Villa Widmann Foscari

II complesso edilizio della villa, assieme alla barchessa e all’oraratorio, fu costruito alla fine del ‘700 dagli Scheriman, nobili d’origine persiana dediti al commercio, in località tuttora denominata la Riscossa. Gli Scheriman avevano acquistato il terreno dai Donà verso la fine del ‘600; due vecchie costruzioni che sorgevano nei pressi della villa (una fu demolita dai Foscari alcuni anni orsono) portavano infatti lo stemma delle famiglie Donà. Sul "podere" alla Riscossa, nel 1719, era completata sia la costruzione della villa, un semplice edificio cubico, che I’edificazione dell’imponente rustico con I’ampio porticato e chiesetta annessa. La data è riportata sopra il portale d’ingresso alla sala delle feste della villa. Si ritiene che l’architetto sia stato A. Tirali, per le notevoli affinità di stile di queste costruzioni con le opere certe dell’architetto veneziano. Dall’esame di alcuni pezzi di pietra più antichi inseriti nella muratura del rusticale, si può arguire che le nuove fabbriche erano sorte sui ruderi o sulla parziale demolizione di un altro edificio. Molto probabilmente la costruzione precedente doveva essere stata anticamente proprietà dei Moro, dato che sul cortile interno della barchessa campeggia ancora con un certo rilievo lo stemma del casato. Nella stampa del Costa "Veduta del palazzo del Sig. conte Seriman " si nota I’edificio padronale, sulla sinistra nell’angolo formato dall’incontro della Pionca con la Brenta, e sulla destra si staglia il rusticale con le sue ampie arcate che si susseguono sui due lati della costruzione; sulla destra ancora, leggermente distaccata, la chiesetta. La costruzione padronale è a pianta quadrata; al piano terra, dall’atrio classicheggiante si accede al salone centrale sul quale si aprono quattro stanze.

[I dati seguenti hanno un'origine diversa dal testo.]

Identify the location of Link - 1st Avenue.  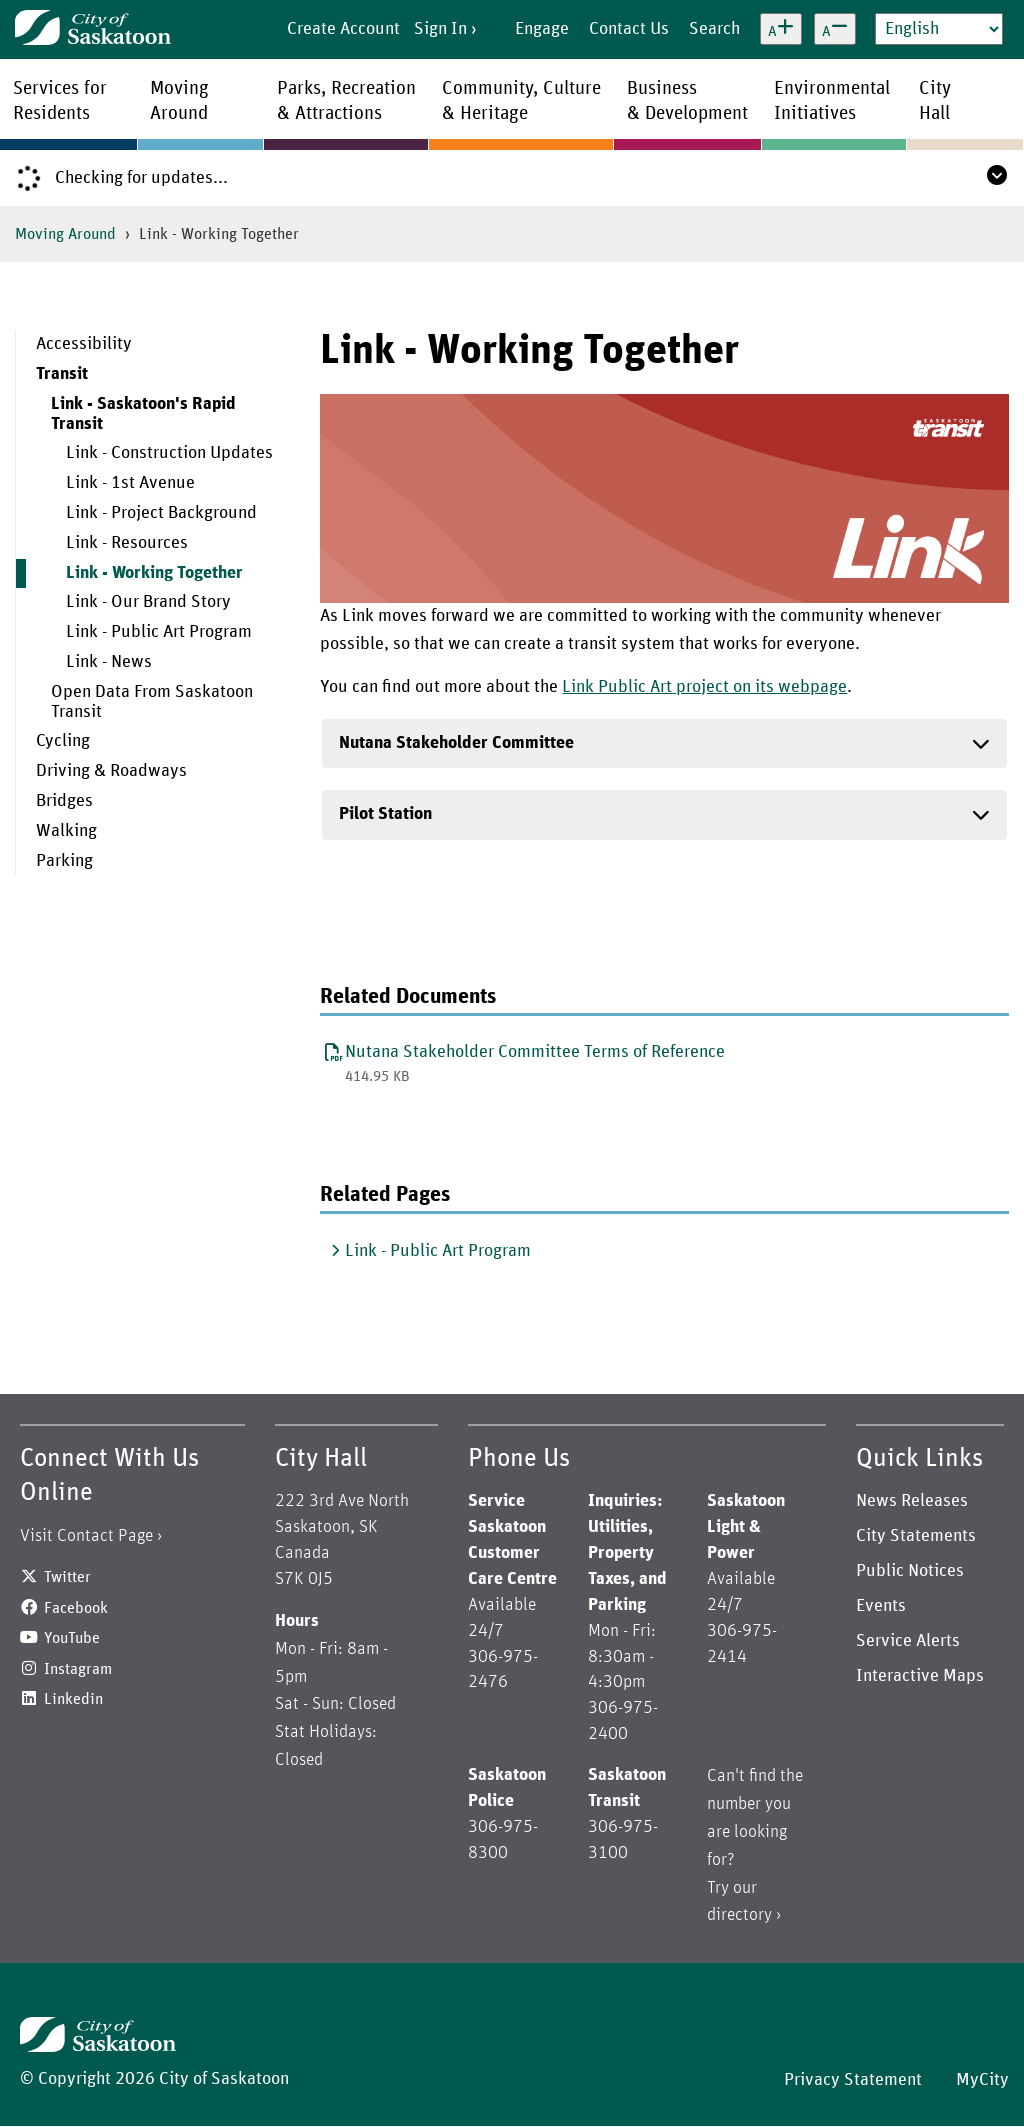
(130, 483).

Subito dopo la metà del Settecento la villa passò ai Widmann, i quali provvidero al riammodernamento della casa padronale, secondo il gusto rococò francese, ed all’ampliamento della barchessa, congiungendola alla chiesetta. I lavori di ampliamento consistettero nella sopraelevazione della parte centrale dell’edificio, nel coronamento con timpano curvilineo, nella apertura di alcune finestre e nella modifica di quelle esistenti secondo la moda rococò. Nel salone centrale fu abbattuto il solaio per dare al vano una maggiore elevazione e al secondo piano furono ricavate diverse stanze da letto. Tutti i vani furono finemente decorati con stucchi preziosi e policromi.
All’oratorio fu aggiunta una nuova stanza divisa dal vano chiesa da una grata; probabilmente questa stanza veniva usata principalmente per le confessioni delle donne.
Fra i tanti ospiti illustri della villa vi furono anche il celebre commediografo veneziano, amico di Ludovico Widmann, Carlo Goldoni che a lungo soggiornò dai Widmann soprattutto nella grande villa di Bagnoli, come ricorda il Goldoni stesso nella sue "Memoires", il Cardinale Sarto, allora patriarca di Venezia, i musicisti Malipiero, Igor Stravinski, il poeta vernacolo Pasto e più volte fu ospite Gabriele D’Annunzio amico del Conte Pietro Foscari.
Dal 1984 la Villa è di proprietà della Provincia di Venezia.